In Phrase, TM is integrated with MT workflows, helping enterprises maintain a unified voice across different languages. Phrase also offers partial or ‘fuzzy’ match TM leverage which allows for partially relevant examples to be provided for adjustment through post-editing.

12. Quality Estimation (QE)

Quality estimation is an AI-driven process that assesses the reliability of an MT-generated translation without human intervention. QE can flag translations that need review, helping enterprises prioritize human post-editing where necessary.

In Phrase, we offer the Quality Performance Score (QPS) as a QE system which helps businesses automate quality control and streamline review workflows. QE can also be used as a signal in automated routing workflows in pre-translate steps or Orchestrator workflows.

14. Language Quality Assessment (LQA)

LQA is a systematic evaluation of translation quality based on factors such as fluency, accuracy, and consistency. The Phrase TMS includes an LQA platform that enables customers to conduct assessments following the Multidimensional Quality Metrics (MQM) framework. 

15. Auto LQA

Auto LQA is an AI-powered complement to  LQA that instantly evaluates translation quality based on the MQM framework. This allows businesses to identify potential translation errors in real time, ensuring high-quality output without extensive manual checks.

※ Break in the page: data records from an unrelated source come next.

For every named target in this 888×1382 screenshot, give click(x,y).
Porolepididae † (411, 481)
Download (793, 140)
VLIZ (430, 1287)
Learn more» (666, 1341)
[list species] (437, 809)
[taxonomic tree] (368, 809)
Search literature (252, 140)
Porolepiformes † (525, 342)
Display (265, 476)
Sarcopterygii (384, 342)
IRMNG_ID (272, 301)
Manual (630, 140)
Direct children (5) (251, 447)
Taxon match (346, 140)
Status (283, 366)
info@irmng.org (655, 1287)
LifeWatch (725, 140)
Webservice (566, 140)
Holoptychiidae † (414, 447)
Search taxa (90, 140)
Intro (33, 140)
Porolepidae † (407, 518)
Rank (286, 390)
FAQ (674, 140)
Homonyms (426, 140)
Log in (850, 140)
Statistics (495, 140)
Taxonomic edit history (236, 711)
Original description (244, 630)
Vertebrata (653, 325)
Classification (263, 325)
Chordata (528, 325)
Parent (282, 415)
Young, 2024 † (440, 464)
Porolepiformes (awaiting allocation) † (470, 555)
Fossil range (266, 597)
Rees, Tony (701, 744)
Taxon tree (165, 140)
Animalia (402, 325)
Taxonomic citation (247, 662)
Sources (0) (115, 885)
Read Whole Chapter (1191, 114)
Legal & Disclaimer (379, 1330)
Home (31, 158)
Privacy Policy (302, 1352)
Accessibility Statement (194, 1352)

16. Retrieval-Augmented Generation (RAG)

RAG is an AI technique that enhances generative models by incorporating external knowledge sources, such as translation memories or glossaries, before generating a response. This improves translation accuracy by ensuring AI-generated translations align with previously approved content.

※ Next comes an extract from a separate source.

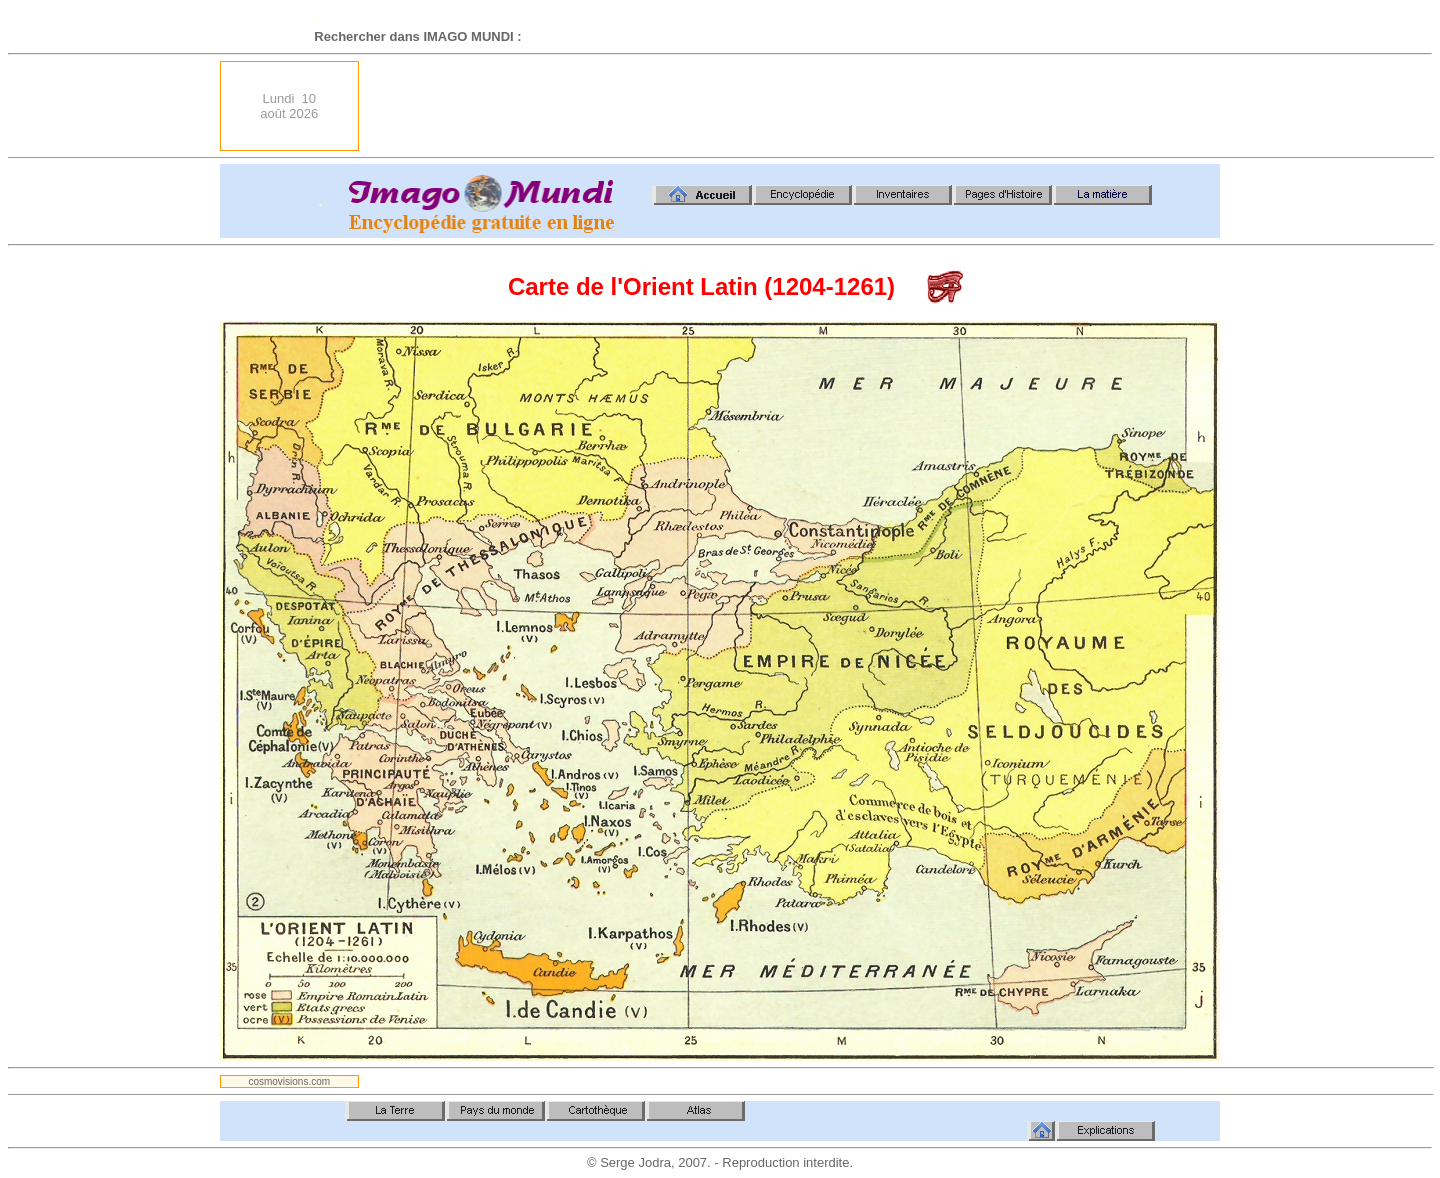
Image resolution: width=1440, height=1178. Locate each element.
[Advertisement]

Phrase uses RAG within NextGenMT in order to leverage TMs that can ensure that MT results remain consistent in terms of style and terminology.

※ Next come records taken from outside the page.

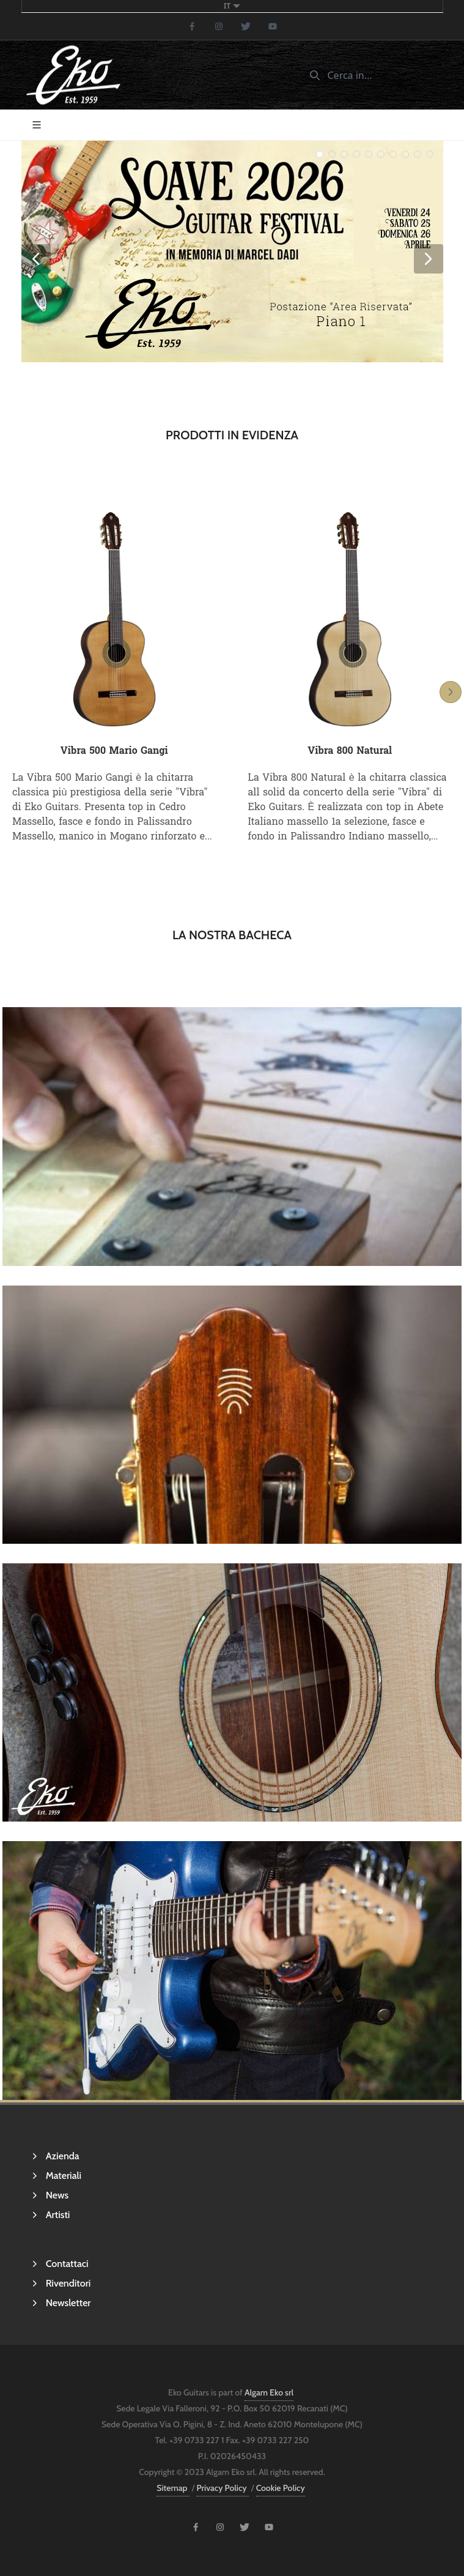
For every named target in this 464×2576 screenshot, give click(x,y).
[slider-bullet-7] (405, 154)
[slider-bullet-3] (356, 154)
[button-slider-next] (451, 692)
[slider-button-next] (428, 259)
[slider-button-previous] (36, 259)
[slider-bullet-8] (417, 154)
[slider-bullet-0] (319, 154)
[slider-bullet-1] (332, 154)
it (232, 6)
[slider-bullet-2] (344, 154)
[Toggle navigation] (36, 125)
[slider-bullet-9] (429, 154)
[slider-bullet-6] (393, 154)
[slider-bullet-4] (368, 154)
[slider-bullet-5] (381, 154)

17. Hyperautomation in Localization

Hyperautomation involves using AI and machine learning to automate multiple steps of the localization process, from content ingestion to translation, review, and publishing. In Phrase, hyperautomation allows businesses to handle large-scale localization projects with minimal manual effort.

18. Few-Shot Prompting

Sometimes referred to as In-context learning, this is a technique by which we introduce examples to an LLM with a prompt in order to better guarantee the quality of a result.

Phrase uses few-shot prompting within NextGenMT whereby we provide examples from the customer TM to provide stylistically appropriate output.

19. Term Base


A centralized repository of approved terms and their translations used to ensure consistency and accuracy across all localized content.

20. Glossary


A curated list of specialized terms and definitions that serves as a reference for translators, helping maintain uniformity in terminology across projects. Glossaries can sometimes be used in conjunction with MT to better ensure terminology consistent output.

21. Post-editing

The process of human review and revision of machine-translated text to enhance quality, fluency, and adherence to localization standards.